The District of Columbia’s other City Council/School Board (also known as Congress) is currently considering a bill that would give some District families up to $7500 in vouchers to pay for all or part of their child’s private school tuition. The five-year plan would be the federal government’s first test of the voucher concept. Except that the test doesn’t have a valid final exam.

The bill requires the Department of Education to conduct some kind of evaluation of the program and you might think that would mean giving the same end of year test to the voucher students as is given to the students in the public schools. You would be wrong. DOE "officials do not want to require private schools to administer the same standardized test given by D.C. public schools because it would be an unnecessary burden".

So maybe we could work out some way of comparing the results of the tests given by private schools with those given by public schools.

Not all private schools in the District use tests that can be compared with the Stanford 9. Among a handful of private schools that were asked about their testing policy, Rock Creek International uses a homemade test, and the Sheridan School does not have a schoolwide achievement test.

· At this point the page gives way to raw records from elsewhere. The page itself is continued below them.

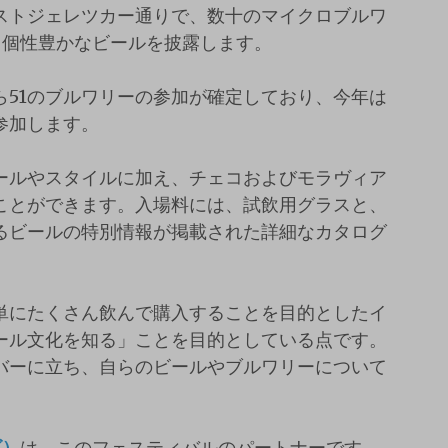
ストジェレツカー通りで、数十のマイクロブルワ
、個性豊かなビールを披露します。
ら51のブルワリーの参加が確定しており、今年は
参加します。
ールやスタイルに加え、チェコおよびモラヴィア
ことができます。入場料には、試飲用グラスと、
るビールの特別情報が掲載された詳細なカタログ
単にたくさん飲んで購入することを目的としたイ
ール文化を知る」ことを目的としている点です。
バーに立ち、自らのビールやブルワリーについて
ズ）
は、このフェスティバルのパートナーです。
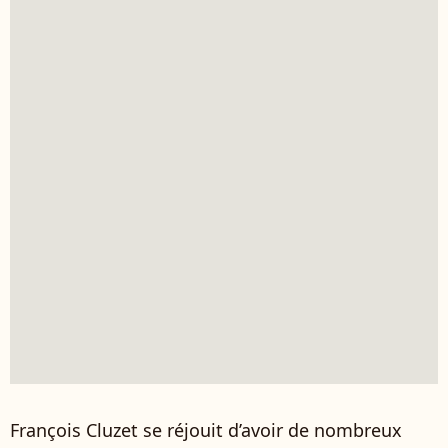
François Cluzet se réjouit d’avoir de nombreux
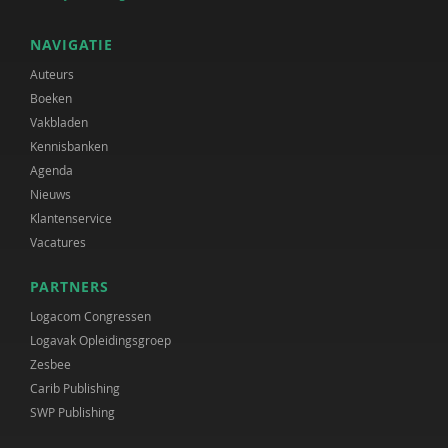
NAVIGATIE
Auteurs
Boeken
Vakbladen
Kennisbanken
Agenda
Nieuws
Klantenservice
Vacatures
PARTNERS
Logacom Congressen
Logavak Opleidingsgroep
Zesbee
Carib Publishing
SWP Publishing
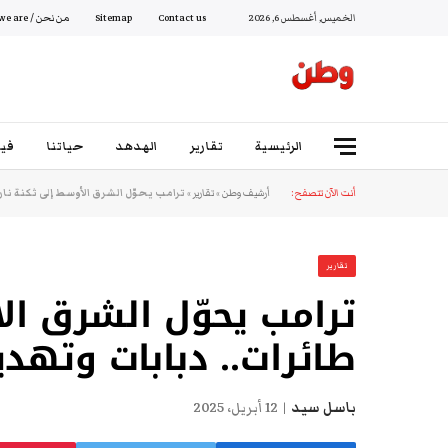
الخميس, أغسطس 6, 2026
Contact us
Sitemap
من نحن / Who we are
الرئيسية
تقارير
الهدهد
حياتنا
فيد
أنت الآن تتصفح:
أرشيف وطن
»
تقارير
»
ترامب يحوّل الشرق الأوسط إلى ثكنة نار
تقارير
ترامب يحوّل الشرق الأ
طائرات.. دبابات وتهد
باسل سيد
12 أبريل، 2025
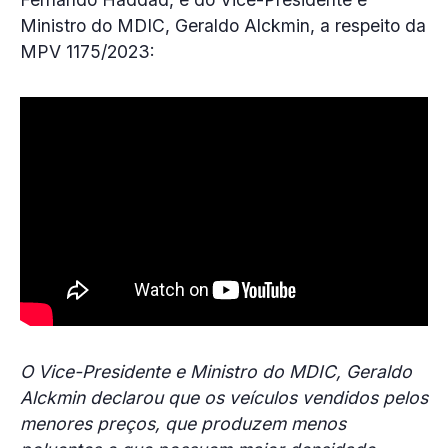
Ministro do MDIC, Geraldo Alckmin, a respeito da
MPV 1175/2023:
O Vice-Presidente e Ministro do MDIC, Geraldo
Alckmin declarou que os veículos vendidos pelos
menores preços, que produzem menos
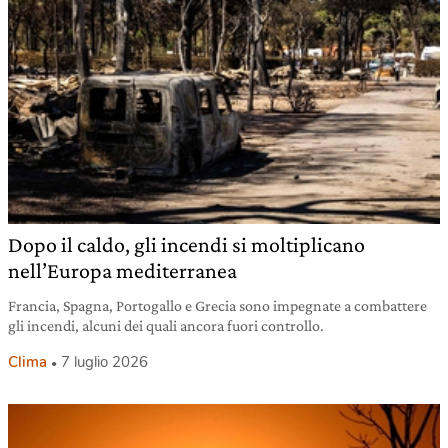
Dopo il caldo, gli incendi si moltiplicano
nell’Europa mediterranea
Francia, Spagna, Portogallo e Grecia sono impegnate a combattere
gli incendi, alcuni dei quali ancora fuori controllo.
Clima
7 luglio 2026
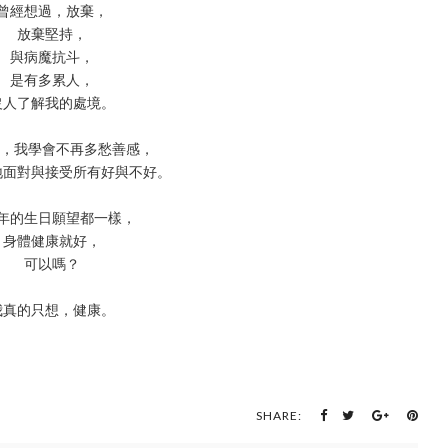
曾經想過，放棄，
放棄堅持，
與病魔抗斗，
是有多累人，
沒人了解我的處境。
內，我學會不再多愁善感，
地面對與接受所有好與不好。
年的生日願望都一樣，
身體健康就好，
可以嗎？
我真的只想，健康。
SHARE:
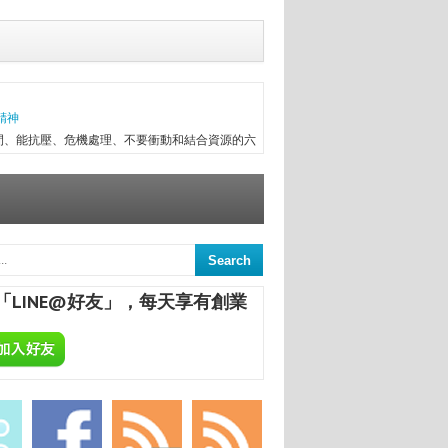
精神
間、能抗壓、危機處理、不要衝動和結合資源的六
往趕不上變化，有時最初目標往往無法實現，卻因
次創業，與朋友一起做醫療器械進出口，兩年半後
信念...
意
來，終日與舊書為伍，已被喻為台中舊書達人。
間的舊書，在文瑄舊書坊負責人張瑞添的眼裡，
「LINE@好友」，每天享有創業
點，從汽車材料買賣業，跨足舊書店；如今，旗下
ALCHEMA：今天開始，享受專屬於你的自釀美酒！
葡萄酒，不論是作為飲品或是餐點的佐料，已是餐
民生活息息相關；在美國酒館也琳瑯滿目，熱愛自
合一定要把酒言歡，增進彼此感情，更不用說日本
國的炸機配燒酒等等。全球的飲酒文化盛行，你還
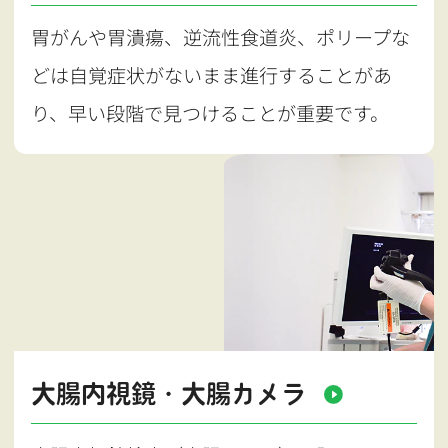
胃がんや胃潰瘍、逆流性食道炎、ポリープな
どは自覚症状がないまま進行することがあ
り、早い段階で見つけることが重要です。
大腸内視鏡・大腸カメラ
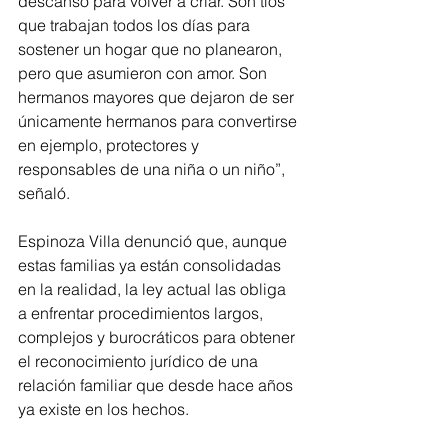
descanso para volver a criar. Son tíos 
que trabajan todos los días para 
sostener un hogar que no planearon, 
pero que asumieron con amor. Son 
hermanos mayores que dejaron de ser 
únicamente hermanos para convertirse 
en ejemplo, protectores y 
responsables de una niña o un niño”, 
señaló.
Espinoza Villa denunció que, aunque 
estas familias ya están consolidadas 
en la realidad, la ley actual las obliga 
a enfrentar procedimientos largos, 
complejos y burocráticos para obtener 
el reconocimiento jurídico de una 
relación familiar que desde hace años 
ya existe en los hechos.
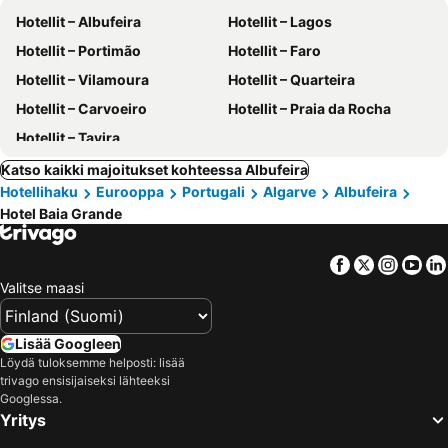
Hotellit – Albufeira
Hotellit – Lagos
Hotellit – Portimão
Hotellit – Faro
Hotellit – Vilamoura
Hotellit – Quarteira
Hotellit – Carvoeiro
Hotellit – Praia da Rocha
Hotellit – Tavira
Katso kaikki majoitukset kohteessa Albufeira
Hotellihaku
Eurooppa
Portugali
Algarve
Albufeira
Hotel Baia Grande
Facebook
Twitter
Insta
Yo
Valitse maasi
Lisää Googleen
Löydä tuloksemme helposti: lisää
trivago ensisijaiseksi lähteeksi
Googlessa.
Yritys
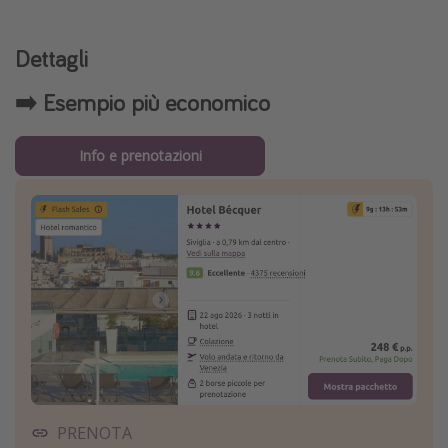
Dettagli
➡️ Esempio più economico
Info e prenotazioni
PRENOTA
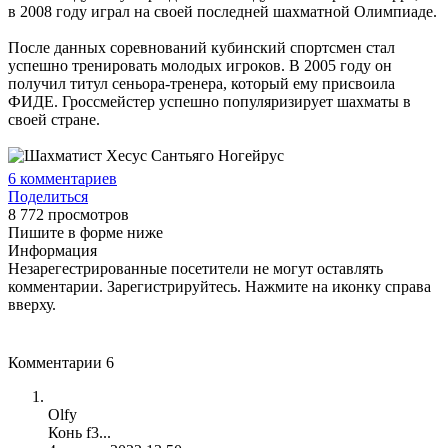
в 2008 году играл на своей последней шахматной Олимпиаде.
После данных соревнований кубинский спортсмен стал
успешно тренировать молодых игроков. В 2005 году он
получил титул сеньора-тренера, который ему присвоила
ФИДЕ. Гроссмейстер успешно популяризирует шахматы в
своей стране.
6
комментариев
Поделиться
8 772 просмотров
Пишите в форме ниже
Информация
Незарегестрированные посетители не могут оставлять
комментарии. Зарегистрируйтесь. Нажмите на иконку справа
вверху.
Комментарии
6
Olfy
Конь f3...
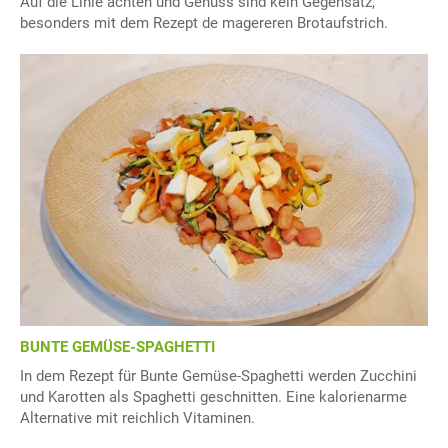
Auf die Linie achten und Genuss sind kein Gegensatz,
besonders mit dem Rezept de magereren Brotaufstrich.
BUNTE GEMÜSE-SPAGHETTI
In dem Rezept für Bunte Gemüse-Spaghetti werden Zucchini
und Karotten als Spaghetti geschnitten. Eine kalorienarme
Alternative mit reichlich Vitaminen.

Researchers who have studied the effectiveness of vouchers said that comparing the results of the Stanford 9 and Terra Nova tests would yield workable, but not perfect, comparisons. But comparing the Stanford 9 results with a patchwork of other tests would be problematic, they said.

"It’s going to be a lot harder if what we have is some kids taking the Terra Nova, some kids taking the Stanford 9, some kids taking the Iowa Test of Basic Skills and some kids taking something you’ve never heard of," said Caroline Hoxby, a professor of economics at Harvard University who has studied vouchers and written favorably about them.

As tricky as the process of evaluating student progress can be, there is another assessment piece also missing from this experiment. Voucher supporters frequently assert that the competition created by such programs will in turn improve the public schools. Where is the evaluation component to demonstrate the validity of that claim?